The heroic interrogator who doesn’t enjoy torture but who tortures out of a sense of duty is a myth. The very best we could hope for is an interrogator who tortures because he hates terrorists and wants to make them suffer but doesn’t actually enjoy torture for its own sake. But then we have torture for revenge, not torture to gain intelligence.

So rather than a contrived ticking nuclear bomb scenario, a more realistic one is a patrol looking for the location of a sniper or IED or whatever, and they grab someone and threaten him to force him to reveal the location. In one sense this is understandable…the soldiers don’t want to be killed or hurt, and torturing this person who might be a witness or might be suspect will allow them to avoid being hurt or killed, and might allow them to kill or capture enemies. But can we stand by and allow them to do this legally? As a matter of policy? Because if we do, then we’ve essentially allowed our soldiers to torture anyone at any time for any reason. We absolutely have to categorically forbid this behavior, and make it absolutely clear that any soldiers who do this will be court martialled, and we have to mean it, and we have to do it. Are soldiers in fear of their lives sometimes going to torture prisoners for reasons that seem good to them? Yes, but so what? People steal, that doesn’t mean we should do away with laws against stealing.

Torture as policy won’t get us good information, and it will invariably lose the war. We aren’t going to win the war by shooting a certain number of enemy fighters, and once we’ve shot them all, the war is over. We’ll win the war if and only if ordinary civilians over there prefer to cooperate with our soldiers to cooperating with the insurgents. And if ordinary civilians know that anyone taken into custody by American soldiers is very likely to end up tortured, or detained indefinately, with no recourse, how many civilians are going to cooperate with American soldiers? How many civilians are going to talk to American soldiers about where IEDs are planted, or where snipers are located, if they are likely to be taken into custody and tortured, rather than thanked?

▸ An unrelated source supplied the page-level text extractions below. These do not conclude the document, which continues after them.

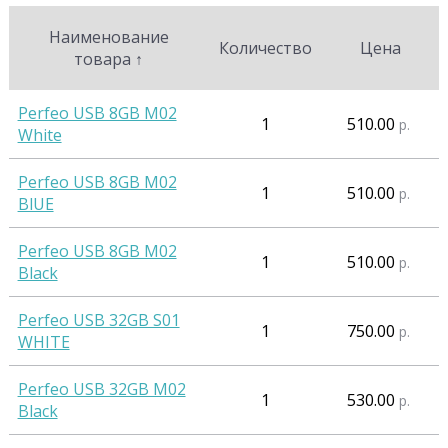
Наименование
Количество
Цена
товара
↑
Perfeo USB 8GB M02
1
510.00
р.
White
Perfeo USB 8GB M02
1
510.00
р.
BlUE
Perfeo USB 8GB M02
1
510.00
р.
Black
Perfeo USB 32GB S01
1
750.00
р.
WHITE
Perfeo USB 32GB M02
1
530.00
р.
Black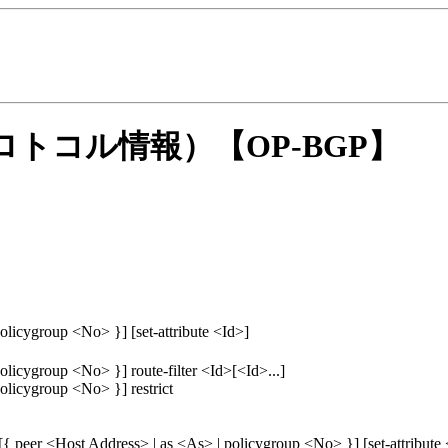
ロトコル情報）
【OP-BGP】
olicygroup <No> }] [set-attribute <Id>]
olicygroup <No> }] route-filter <Id>[<Id>...]
olicygroup <No> }] restrict
 [{ peer <Host Address> | as <As> | policygroup <No> }] [set-attribute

You either don’t torture, because of the lack of success in getting results, or you should extend torture to other areas, such as criminals. It’s not like torture is a new idea from the Bush administration, after all. We had supposed we grew out of it.

But the point in the sentence you quoted wasn’t hypotheticals. It is that once you buy into the justification of torture in extreme situations, it creeps into less extreme ones. Our torture in Iraq has nothing to do with ticking bombs. Torturing a major terrorist in a crisis shouldn’t be used as justification for torturing some poor shmuck pulled off the street - yet this is exactly what the Bushies are doing. if they were honest about this, they’d have strict guidelines about when it is justified, and punish those who go beyond them. Instead, we get “we don’t torture and it is okay anyhow.”

I’m only human though, and I have to admit that the prospect of torturing those in the Adminstration who have dragged the reputation of the country I love through the mud makes me smile.

It’s an interesting question. It boils down to your desire to save the child (no, not ‘cheerleader’! :slight_smile: ). At the risk of sounding pedantic, moral choices aren’t supposed to be easy. When you’re confronted with a situation like that, you have to choose, and choosing not to torture the burier would constitute giving up on the kid.

I agree with Ravenman when he states that our ability/inability to define ‘true’ associations (and thereby torture innocent people) must be part of the equation. Having said that, only a fool would deny situational relativism to be part of that question as well.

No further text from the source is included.